EXERCISE DIRECTIONS: Copy exactly and only the lines running from the one that contains "Široka drvca" to the final line of the data below, without the pictures.

*** Opening DATA ***

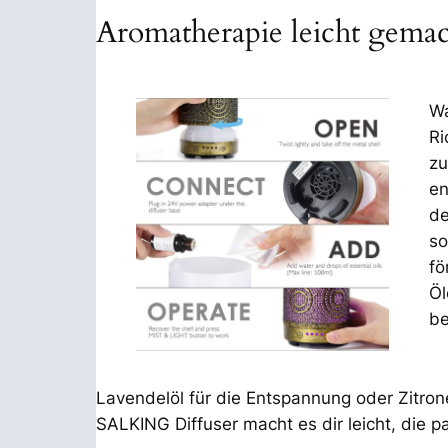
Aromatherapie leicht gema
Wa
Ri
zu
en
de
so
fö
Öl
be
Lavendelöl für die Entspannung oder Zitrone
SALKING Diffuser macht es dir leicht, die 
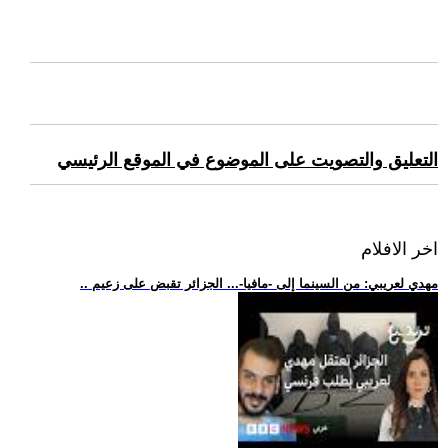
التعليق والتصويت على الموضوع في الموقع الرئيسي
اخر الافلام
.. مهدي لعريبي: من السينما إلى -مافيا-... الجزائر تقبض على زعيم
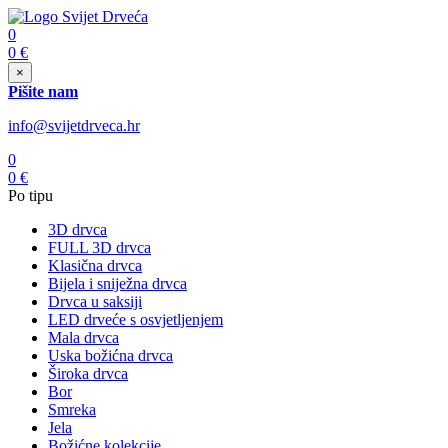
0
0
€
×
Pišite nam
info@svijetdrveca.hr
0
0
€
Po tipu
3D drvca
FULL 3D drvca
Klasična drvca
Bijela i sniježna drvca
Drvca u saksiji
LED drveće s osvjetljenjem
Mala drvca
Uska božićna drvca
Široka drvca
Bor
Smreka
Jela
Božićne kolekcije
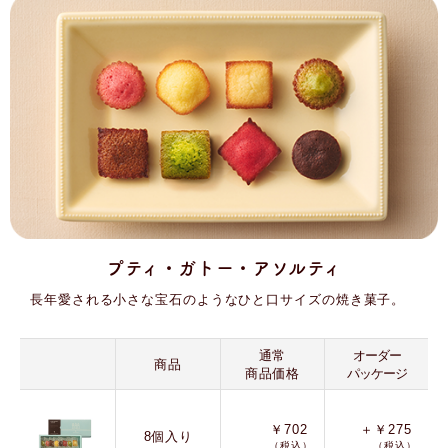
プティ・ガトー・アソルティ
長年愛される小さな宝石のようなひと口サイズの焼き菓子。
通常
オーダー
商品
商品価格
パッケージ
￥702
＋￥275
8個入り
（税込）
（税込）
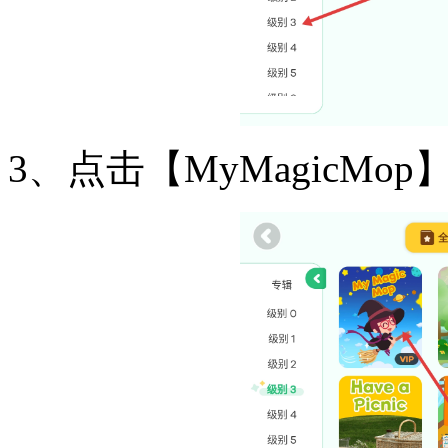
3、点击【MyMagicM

*** Closing DATA ***

OUTPUT OF THE EXERCISE:
Široka drvca
Bor
Smreka
Jela
Božićne kolekcije
プティ・ガトー・アソルティ
長年愛される小さな宝石のようなひと口サイズの焼き菓子。
通常
オーダー
商品
商品価格
パッケージ
￥702
＋￥275
8個入り
（税込）
（税込）
3、点击【MyMagicM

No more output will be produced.